This numerical value indicates the strength and direction of a relationship between two variables, ranging from -1.00 to +1.00.
What is a correlation coefficient?
Removing an unpleasant stimulus to increase a behavior, such as stopping nagging when a task is completed.
What is negative reinforcement?
The tendency to attribute others' behavior to their personal characteristics rather than situational factors.
What is the fundamental attribution error?
A person holds contradictory beliefs and experiences discomfort, leading them to change one belief to reduce this discomfort.
What is cognitive dissonance?
Addressing the source of stress directly by taking action to solve the problem.
What is problem-focused coping?
The major limitation of a case study design is that findings cannot be _____ to larger populations.
What is generalized?
Reinforcement occurs after unpredictable amounts of time in this schedule, unlike a fixed-interval schedule where reinforcement occurs at set times.
What is a variable-interval schedule?
The tendency to attribute our successes to internal factors and our failures to external factors.
What is the self-serving bias?
People judge the likelihood of events based on how easily examples come to mind—media coverage of violent crimes leads people to overestimate crime rates.
What is the availability heuristic?
Coping by managing emotional responses to stress rather than addressing the stressor itself.
What is emotion-focused coping?
This research design measures variables at a single point in time, rather than following participants over time.
What is a cross-sectional design?
Reinforcement occurs after a set number of responses in this schedule.
What is a fixed-ratio schedule?
Making a small initial request to increase the likelihood that a person will comply with a larger request later.
What is the foot-in-the-door technique?
The tendency to see past events as more predictable than they actually were."
What is hindsight bias?
A person's belief about the degree to which they can control events that affect them.
What is locus of control?
A research design that manipulates an independent variable and randomly assigns participants to conditions.
What is an experiment?
A person experiences anxiety at the sound of a particular noise on days when there is no actual threat—this is their _____ response.
What is the conditioned response (CR)?
The expectation that people should return favors and treat others as they've been treated.

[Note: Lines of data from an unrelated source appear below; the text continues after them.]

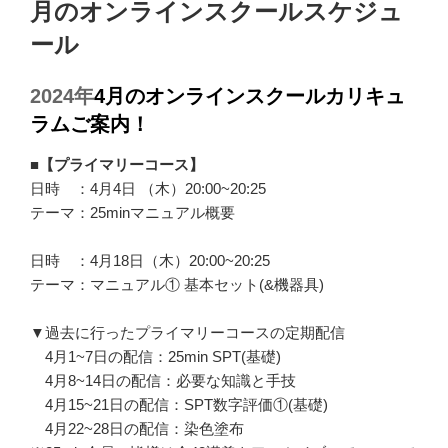
月のオンラインスクールスケジュ
ール
2024年
4月のオンラインスクールカリキュ
ラムご案内！
■【プライマリーコース】
日時 ：4月4日 （木）20:00~20:25
テーマ：25minマニュアル概要
日時 ：4月18日（木）20:00~20:25
テーマ：マニュアル① 基本セット(&機器具)
▼過去に行ったプライマリーコースの定期配信
4月1~7日の配信：25min SPT(基礎)
4月8~14日の配信：必要な知識と手技
4月15~21日の配信：SPT数字評価①(基礎)
4月22~28日の配信：染色塗布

What is the social reciprocity norm?
The tendency to search for information that confirms what we already believe."
What is confirmation bias?
A therapeutic approach focusing on changing irrational thoughts and beliefs to improve emotional well-being.
What is cognitive therapy?
The specific way a researcher measures or defines a variable in a study.
What is an operational definition?
A neutral stimulus that has become associated with an unconditioned stimulus through repeated pairing.
What is the conditioned stimulus (CS)?
The tendency to adopt the behaviors and beliefs of a group, especially when observing group members engage in those behaviors.
What is normative social influence?
A conflict where a goal has both positive and negative qualities, creating conflicting motivations.
What is an approach-avoidance conflict?
A humanistic therapy concept developed by Carl Rogers where the therapist accepts and values the client without judgment.
What is unconditional positive regard?